# Trivia ??



## Ken N Tx (Sep 15, 2015)

1973 photo.

Can you identify these two actors from days gone by ???


----------



## Ken N Tx (Sep 15, 2015)

Over 3 hours and no guesses??


----------



## SifuPhil (Sep 15, 2015)

That's a toughie ...

I know this has to be wrong, but ... the Skipper and Gilligan (Alan Hale Jr. and Bob Denver)?


----------



## Lara (Sep 15, 2015)

Are they a couple of Cowboys? I only am guessing that because, coincidently, they look exactly like the two who were just pictured in meanderer's video called "Silver Screen Cowboys" in the "Cowboy Heros" thread post #69 (Days Gone By forum).
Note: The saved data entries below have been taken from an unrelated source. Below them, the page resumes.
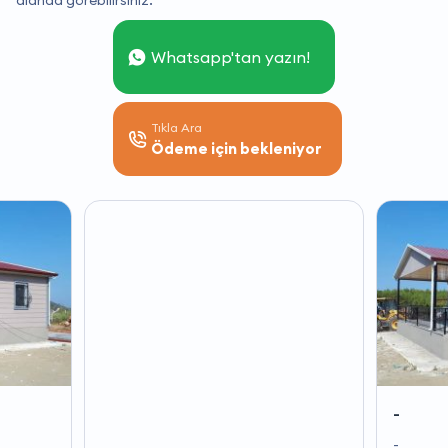
alanda görebilirsiniz.
Whatsapp'tan yazın!
Tıkla Ara
Ödeme için bekleniyor
-
-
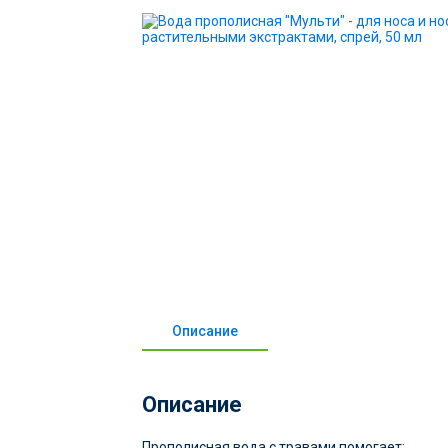
Описание
Описание
Прополисная вода с травами помогает:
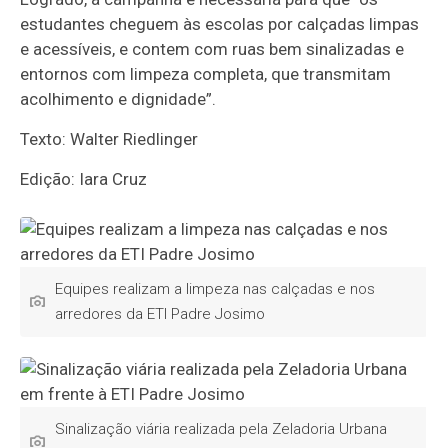
estudantes cheguem às escolas por calçadas limpas
e acessíveis, e contem com ruas bem sinalizadas e
entornos com limpeza completa, que transmitam
acolhimento e dignidade”.
Texto: Walter Riedlinger
Edição: Iara Cruz
Equipes realizam a limpeza nas calçadas e nos
arredores da ETI Padre Josimo
Sinalização viária realizada pela Zeladoria Urbana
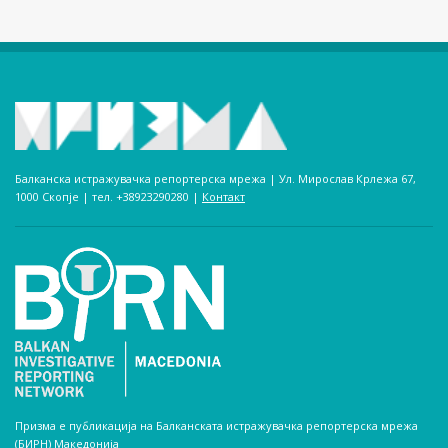
Балканска истражувачка репортерска мрежа | Ул. Мирослав Крлежа 67,
1000 Скопје | тел. +38923290280­ |
Контакт
Призма е публикација на Балканската истражувачка репортерска мрежа
(БИРН) Македонија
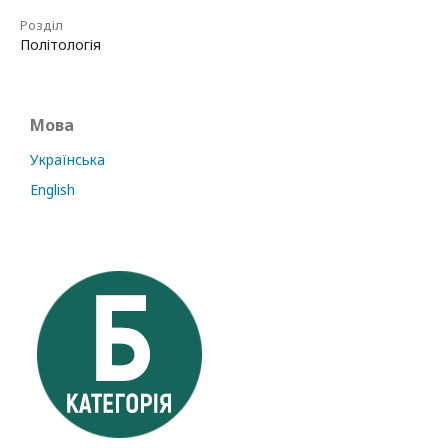
Розділ
Політологія
Мова
Українська
English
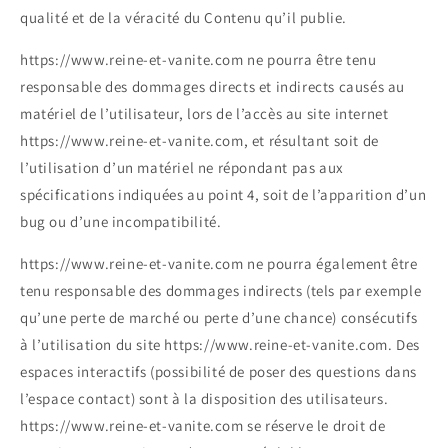
qualité et de la véracité du Contenu qu’il publie.
https://www.reine-et-vanite.com ne pourra être tenu
responsable des dommages directs et indirects causés au
matériel de l’utilisateur, lors de l’accès au site internet
https://www.reine-et-vanite.com, et résultant soit de
l’utilisation d’un matériel ne répondant pas aux
spécifications indiquées au point 4, soit de l’apparition d’un
bug ou d’une incompatibilité.
https://www.reine-et-vanite.com ne pourra également être
tenu responsable des dommages indirects (tels par exemple
qu’une perte de marché ou perte d’une chance) consécutifs
à l’utilisation du site https://www.reine-et-vanite.com. Des
espaces interactifs (possibilité de poser des questions dans
l’espace contact) sont à la disposition des utilisateurs.
https://www.reine-et-vanite.com se réserve le droit de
They show up at the 2 minute mark and 2:15

[video]https://www.seniorforums.com/showthread.php/16512-Cowboy-Heros/page5?p=334285#post334285[/video]


----------



## NancyNGA (Sep 15, 2015)

Just so you know someone is thinking about this , the guy on the left looks a little like Jerry Lester (Broadway Open House, Dagmar), but I don't really think that's right because it would mean he got younger looking as he aged.  Still thinking....   Any hints?


----------



## hollydolly (Sep 16, 2015)

Is it Larry and Moe from the 3 stooges?


----------



## ronaldj (Sep 16, 2015)

I think hollydolly is right....


----------



## Ken N Tx (Sep 16, 2015)

hollydolly said:


> Is it Larry and Moe from the 3 stooges?



Bingo!!!!
.


----------



## SifuPhil (Sep 16, 2015)

Oh my gosh, now I can see it - thanks, Ken!


----------



## hollydolly (Sep 16, 2015)




----------



## NancyNGA (Sep 16, 2015)

Yes, Larry is looks just like Larry, but Moe, not so much.   Good job Hollydolly.


----------



## Ken N Tx (Sep 17, 2015)

Did you know that Moe Shemp and Curly where brothers in real life ???


----------



## SifuPhil (Sep 17, 2015)

Ken N Tx said:


> Did you know that Moe Shemp and Curly where brothers in real life ???



Yes.

I also know that Shemp was a terrible replacement for Curly - no one like Curly!


----------



## Ken N Tx (Sep 18, 2015)

SifuPhil said:


> Yes.
> 
> I also know that Shemp was a terrible replacement for Curly - no one like Curly!



Curly replaced Shemp...
._By the 1920s Moe had teamed up with boyhood-friend-turned-vaudeville star Ted Healy  in a "roughhouse" act. One day Moe spotted his brother Shemp in the  audience, and yelled at him from the stage. Quick-witted Shemp yelled  right back, and walked onto the stage. From then on he was part of the  act, usually known as "Ted Healy and His Stooges". On stage, Healy would  sing and tell jokes while his three noisy stooges would get in his way.  He would retaliate with physical and verbal abuse. His original stooges  were the Howard brothers and Larry Fine. Shemp played a bumbling fireman in the Stooges' first film, Soup to Nuts, the only film in which he plays one of Healy's gang. __Healy was always the main attraction of the act, and his stooges were  in constant disagreement with him over billing, money and management.  Tired of what he considered Healy's domineering handling of the Stooges'  career, Shemp left Healy's act in 1932 to pursue a solo film career and  was immediately replaced by his and Moe's younger brother, Jerry  (Curly).[SUP][3][/SUP]_


----------



## SifuPhil (Sep 18, 2015)

Perhaps I shouldn't have said "replacement" - my error. 

Maybe "the Third Stooge"?


----------



## AZ Jim (Sep 18, 2015)

I never liked them.  Way too corny and slapstick for my taste.


----------



## RadishRose (Sep 18, 2015)

I guessed it correctly but only after I almost fainted with fright!


----------